Lightly salted cucumbers in a bag for 2 hours

Lightly salted cucumbers with garlic and instant herbs in a saucepan: a cold pickling method

With this recipe, the cucumbers are strong - they keep their shape, crispy and very tasty.

Compound

  • Fresh cucumbers - 6-7 pieces,
  • Garlic - 3 cloves,
  • Greens (2 leaves of blackcurrant, cherries, 2 tops of dill),
  • Rock salt - 3 tablespoons,
  • Clean cold water - about a liter, a little less,
  • Sugar - 1 teaspoon.

Recipe

First of all, prepare the vegetables - wash and wipe. Cut off the ends.

Put green leaves, dill and finely chopped garlic on the bottom of the pan. It is better to leave one third of these products for later.

Lay cucumbers on top and the remaining third.

In cold water, knead the salt until completely dissolved. And fill the pan with this brine.

At room temperature, lightly salted cucumbers will be ready in 2 days, in a cool place - in 3-4 days.

In the same way cold salting you can salt not only in a saucepan, but also in a jar or even in wooden tubs.

These pickled fruits will be a great addition and even an ingredient in mouth-watering dishes:

All of the above recipes with brine are just right for this topic. You can use like hot way pickling, and cold.

The only difference is that when using hot brine and with sterile jars, you can store this type of vegetables for a long time. Usually they are prepared for the winter.

And with a cold brine - you can already eat almost the next day. But still, it is better to wait and hold the fetus in the solution for at least 3 days, for better salting. So they turn out crispy and insanely tasty.

The cooking process comes down to one thing: a certain amount of salt is dissolved in water proportionally, seasonings and herbs are added. So for a 3-liter jar, 3 tablespoons of salt is enough. And don't overdo the spices.

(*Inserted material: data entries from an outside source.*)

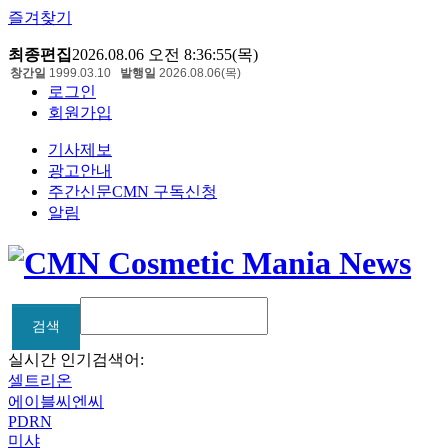
즐겨찾기
최종편집
2026.08.06 오전 8:36:55(목)
창간일
1999.03.10
발행일
2026.08.06(목)
로그인
회원가입
기사제보
광고안내
주간신문CMN 구독신청
알림
검색
검색
실시간 인기검색어:
셀트리온
에이블씨엔씨
PDRN
미샤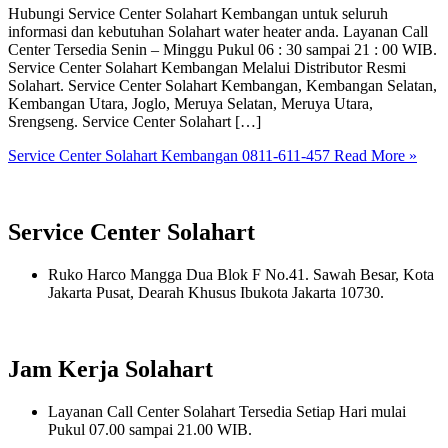
Hubungi Service Center Solahart Kembangan untuk seluruh
informasi dan kebutuhan Solahart water heater anda. Layanan Call
Center Tersedia Senin – Minggu Pukul 06 : 30 sampai 21 : 00 WIB.
Service Center Solahart Kembangan Melalui Distributor Resmi
Solahart. Service Center Solahart Kembangan, Kembangan Selatan,
Kembangan Utara, Joglo, Meruya Selatan, Meruya Utara,
Srengseng. Service Center Solahart […]
Service Center Solahart Kembangan 0811-611-457
Read More »
Service Center Solahart
Ruko Harco Mangga Dua Blok F No.41. Sawah Besar, Kota
Jakarta Pusat, Dearah Khusus Ibukota Jakarta 10730.
Jam Kerja Solahart
Layanan Call Center Solahart Tersedia Setiap Hari mulai
Pukul 07.00 sampai 21.00 WIB.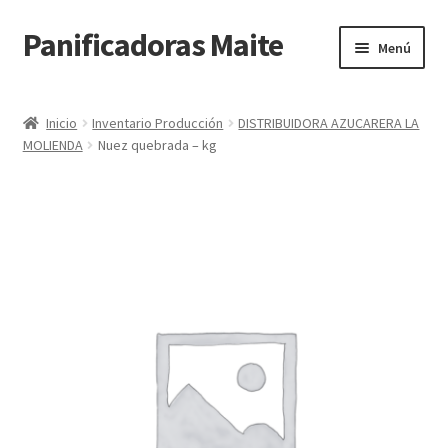
Panificadoras Maite
Ir
Ir
Menú
a
al
la
contenido
Inicio
navegación
Inicio
Inventario Producción
DISTRIBUIDORA AZUCARERA LA
MOLIENDA
Nuez quebrada – kg
Carrito
Finalizar compra
Maite POS
Mi cuenta
Tienda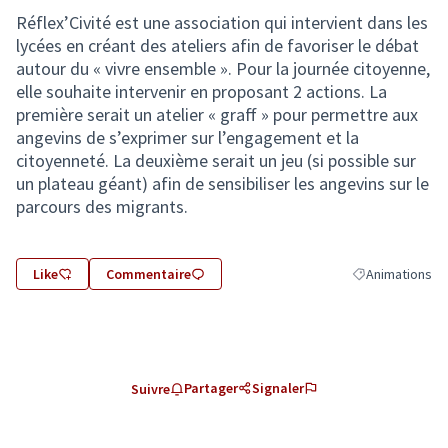
Réflex’Civité est une association qui intervient dans les
lycées en créant des ateliers afin de favoriser le débat
autour du « vivre ensemble ». Pour la journée citoyenne,
elle souhaite intervenir en proposant 2 actions. La
première serait un atelier « graff » pour permettre aux
angevins de s’exprimer sur l’engagement et la
citoyenneté. La deuxième serait un jeu (si possible sur
un plateau géant) afin de sensibiliser les angevins sur le
parcours des migrants.
Like
Commentaire
Animations
Filtrer les résul
Partager
Signaler
Suivre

Vegetables are not tightly laid out in a jar and poured with prepared brine.

Lightly salted cucumbers with garlic and instant herbs with boiling water

This method of pickling cucumbers impregnates the latter evenly and efficiently. Crispy vegetables are ready for 2-3 days.

Ingredients

  • Cucumbers - 1 kilo,
  • Garlic - 1 small onion head,
  • Greens - cherry and horseradish leaves (2-3 pieces each),
  • A pair of dill umbrellas,
  • Salt - 2 table. spoons,
  • Sugar - half a table. spoons,
  • Peppercorns - 4-5 peas,
  • Water - litre.

How to cook with boiling water

I recommend fresh fruits. Soak the vegetables just taken from the bush in a bowl of water. To get stronger and keep in shape. Then we remove the "Butts".

Tear the green leaves with your hands and fold to the bottom. There are also peppercorns and finely chopped garlic.

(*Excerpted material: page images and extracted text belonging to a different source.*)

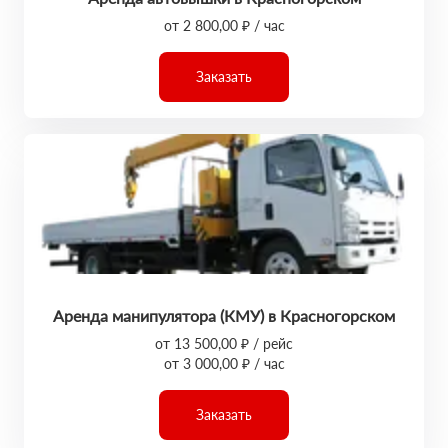
от 2 800,00 ₽ / час
Заказать
Аренда манипулятора (КМУ) в Красногорском
от 13 500,00 ₽ / рейс
от 3 000,00 ₽ / час
Заказать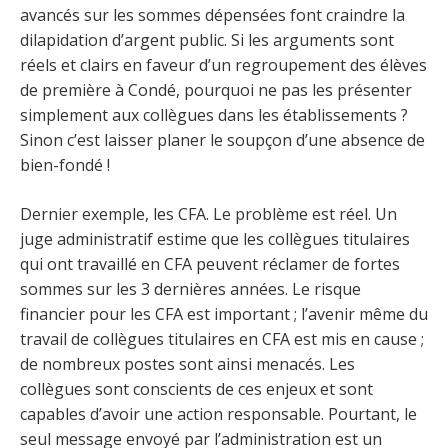
avancés sur les sommes dépensées font craindre la
dilapidation d’argent public. Si les arguments sont
réels et clairs en faveur d’un regroupement des élèves
de première à Condé, pourquoi ne pas les présenter
simplement aux collègues dans les établissements ?
Sinon c’est laisser planer le soupçon d’une absence de
bien-fondé !
Dernier exemple, les CFA. Le problème est réel. Un
juge administratif estime que les collègues titulaires
qui ont travaillé en CFA peuvent réclamer de fortes
sommes sur les 3 dernières années. Le risque
financier pour les CFA est important ; l’avenir même du
travail de collègues titulaires en CFA est mis en cause ;
de nombreux postes sont ainsi menacés. Les
collègues sont conscients de ces enjeux et sont
capables d’avoir une action responsable. Pourtant, le
seul message envoyé par l’administration est un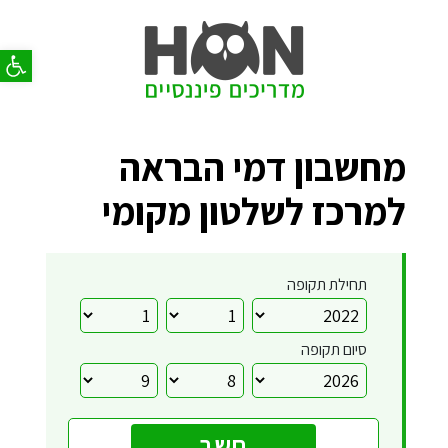
פתח סר
מחשבון דמי הבראה
למרכז לשלטון מקומי
תחילת תקופה
סיום תקופה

Now carefully fold the vegetables. We don't press hard on each other.

Now we are preparing the marinade (brine - as you like). Boil clean water in a saucepan and add salt and sugar there. Let's cook for 5 minutes and quickly pour our "precocious".

We close and clean until "good times". After 2-3 days we try and treat all household members.

Lightly salted cucumbers with garlic and instant herbs on a mineral water

Another interesting recipe few pickles - on mineral water with gases. And it's also a fast way. And the fruits are crispy and tasty.

Products

  • Fresh cucumbers - about one kilogram,
  • Garlic - 4 cloves,
  • Greens - a leaf of horseradish, 3 - cherries, a bunch of dill,
  • Coarse salt - two tablespoons,
  • Black peppercorns,
  • Mineral water (mineral sparkling water) - 1.5 liters.

mineral water recipe

Just like in other recipes, cook the vegetables first. We clean, wash, cut off the ends.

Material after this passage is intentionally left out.